Hilde Binford received her PhD in musicology from Stanford University. She is particularly interested in interdisciplinary approaches to music history, and all of her research involves a combination of disciplines. She has taught courses in Baroque music at Stanford University and Georgetown University, and she currently teaches at Moravian College. In addition to her musicology background, her first degree was in history, focusing on the Reformation period. She has taught a wide variety of courses, including courses on the history of art, history of science and music in film. She excels in mathematics, and uses extensive statistical analyses in her own research. Having gained experience in coordinating events at Stanford University, she has been the coordinator of the biennial Moravian Music Conference since her arrival in Bethlehem. She has worked closely with diverse groups, including adult students at Quantico Marine Base, international students at Stanford University and Old Order Amish in Lancaster, Pennsylvania. She looks forward to working with a diverse group of participants.

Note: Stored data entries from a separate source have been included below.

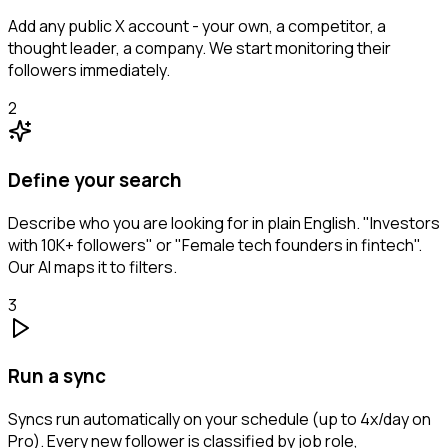
Add any public X account - your own, a competitor, a
thought leader, a company. We start monitoring their
followers immediately.
2
Define your search
Describe who you are looking for in plain English. "Investors
with 10K+ followers" or "Female tech founders in fintech".
Our AI maps it to filters.
3
Run a sync
Syncs run automatically on your schedule (up to 4x/day on
Pro). Every new follower is classified by job role,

Louise Forsyth, Master Teacher, is head of the History Department at Poly Prep Country Day School. She has taught high school for twenty years after having taught at community colleges for seven years. She has an M.A. in European history and completed the coursework towards the doctorate. She teaches Advanced Placement European history, Advanced Placement World history, psychology, economics, and comparative religion. She has participated in numerous NEH institutes and seminars, in two Fulbright- Hays programs, and in a Goethe Institute trip to Germany for teachers.
Larry Lipkis is the Bertha-Mae Starner '27 and Jay F. Starner Professor of Music and Composer in Residence at Moravian College. He directs the early music activities at the College, which include the Collegium Musicum and the Mostly Monteverdi Ensemble, and also teaches composition and music theory. Dr. Lipkis is also a member of the Baltimore Consort, an acclaimed early-music ensemble specializing in popular music of the Renaissance and Baroque eras. Its program "Bach and His Lutheran Predecessors" was performed at the 97th Bethlehem Bach Festival in 2004. Dr. Lipkis also has taught an adult education class called "J.S. Bach: His Life, His Works, His Faith" at Moravian Theological Seminary and First Presbyterian Church of Bethlehem and presented a lecture on Bach's St. John Passion at the Philadelphia Bach Festival. In 1998, he teamed with Loretta O'Sullivan, principal cello of the Bach Festival Orchestra, for a pre-concert lecture before a performance by Yo-Yo Ma of Bach's six suites for unaccompanied cello.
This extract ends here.